Worry about quality first — the proof is there that profits follow
By Dr Rachel Matthews, Principal Lecturer in Journalism, Coventry University
Which story from the local media will you remember from 2018 and why?
The stories I remember most are the ones that didn’t receive coverage. Local to me tend to be local government stories — I do feel that the skills around scrutinising local authority processes are not evident in my local paper (Newsquest if you’re interested). Similarly, there has been very little coverage of the state of school funding, which is a huge issue in my rural county because it is among the worse funded counties in the countries. These are easy-to-find stories.
What has surprised you most about local journalism in 2018?
That commentators are finally twigging that the social role of local journalism is really important — and probably too important to be left to the vagaries of profit.
The examples I cite above are precisely why we need efficient, effective local journalism which speaks for and to communities. It’s not just a case of filling space between ads.
Interestingly there is also research which is linking the above the profit — or at least to enough profit to be sustainable — mainly based on practice in other areas of Europe. This strikes me as a promising trajectory.
What do you see as the biggest challenges facing local journalism in 2019?
Funding the above. The tension between profit and public service has stretched local journalism beyond breaking point. If share-holder companies want to continue to justify their practice in terms of social good there is a job of work to be done in terms of revisiting the idea of what products which serve communities should actually look like — rather than being entrenched in an established way of working.
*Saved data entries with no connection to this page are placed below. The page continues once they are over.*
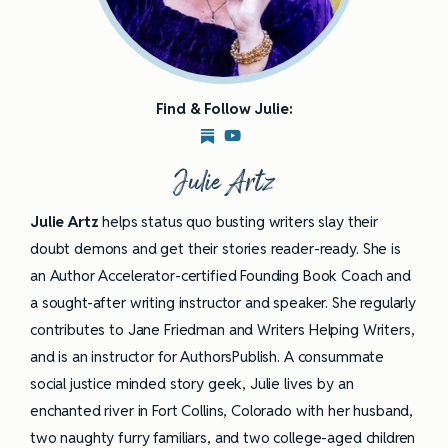
Find & Follow Julie:
Julie Artz
Julie Artz
helps status quo busting writers slay their
doubt demons and get their stories reader-ready. She is
an Author Accelerator-certified Founding Book Coach and
a sought-after writing instructor and speaker. She regularly
contributes to Jane Friedman and Writers Helping Writers,
and is an instructor for AuthorsPublish. A consummate
social justice minded story geek, Julie lives by an
enchanted river in Fort Collins, Colorado with her husband,
two naughty furry familiars, and two college-aged children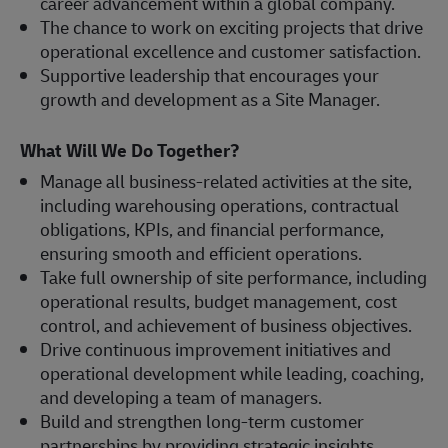
career advancement within a global company.
The chance to work on exciting projects that drive
operational excellence and customer satisfaction.
Supportive leadership that encourages your
growth and development as a Site Manager.
What Will We Do Together?
Manage all business-related activities at the site,
including warehousing operations, contractual
obligations, KPIs, and financial performance,
ensuring smooth and efficient operations.
Take full ownership of site performance, including
operational results, budget management, cost
control, and achievement of business objectives.
Drive continuous improvement initiatives and
operational development while leading, coaching,
and developing a team of managers.
Build and strengthen long-term customer
partnerships by providing strategic insights,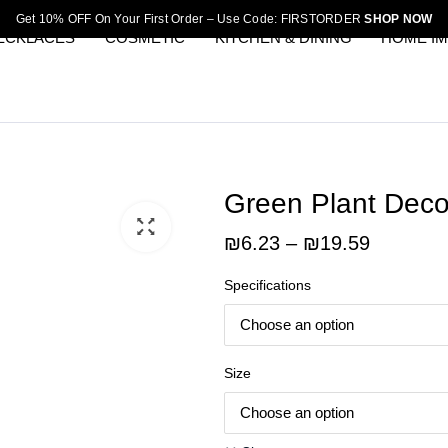
Get 10% OFF On Your First Order – Use Code: FIRSTORDER
SHOP NOW
ECKLACES
COSMETIC
KITCHEN & DINING
HOME I
Green Plant Decor
Price
₪
6.23
–
₪
19.59
range:
Specifications
₪6.23
through
₪19.59
Size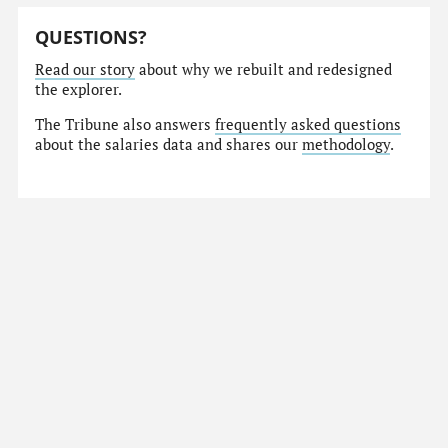
QUESTIONS?
Read our story
about why we rebuilt and redesigned
the explorer.
The Tribune also answers
frequently asked questions
about the salaries data and shares our
methodology
.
What advice would you give to local journalists planning for 2019?
Think consciously about what you think your job is and then think what sort of journalism might follow from that.
My experience is that most local journalists really value the idea that they make a contribution to communities, but newsrooms are pressured environments and there is often very little time for reflection on if they really do that.
What do you hope will happen in 2019?
That the conversation about the value of local journalism gains the recognition it deserves beyond industry and us few academic stalwarts.
What can local editors to make their newsrooms more attractive to students or people considering entering the profession?
We get on really well with our forward-thinking editor! Our difficulty is engaging students in local news. The point above would help to counter that.
What do you think local newsrooms are doing wrong at the moment?
I think the emphasis on technology has shifted local newsrooms away from the purpose of their practice.
In essence a local newspaper is a relationship with a community — the mode of delivery of that relationship is secondary.
But an emphasis on digital means that newsrooms can see things like UGC content as contributing to their product — when in fact they may add little to that relationship. Thinking back through why people value local newspapers would, I suggest, impact on news judgements and news practice.
If you had one piece of advice for a local editor, what would it be?
Worry about the quality first — there is growing evidence that the profit will follow!
Dr Rachel Matthews is Principal Lecturer in Journalism, Coventry University. Dr Matthews’s research is on the past, present and future of the local newspaper. In particular, Dr Matthews focuses on the relationship between local newspapers and communities and sees this as being at the heart of a sustainable future for titles. Dr Matthews is an NCTJ-qualified journalist and worked in the regional newspaper industry for 15 years in various roles including reporter, news editor, sub editor and deputy editor.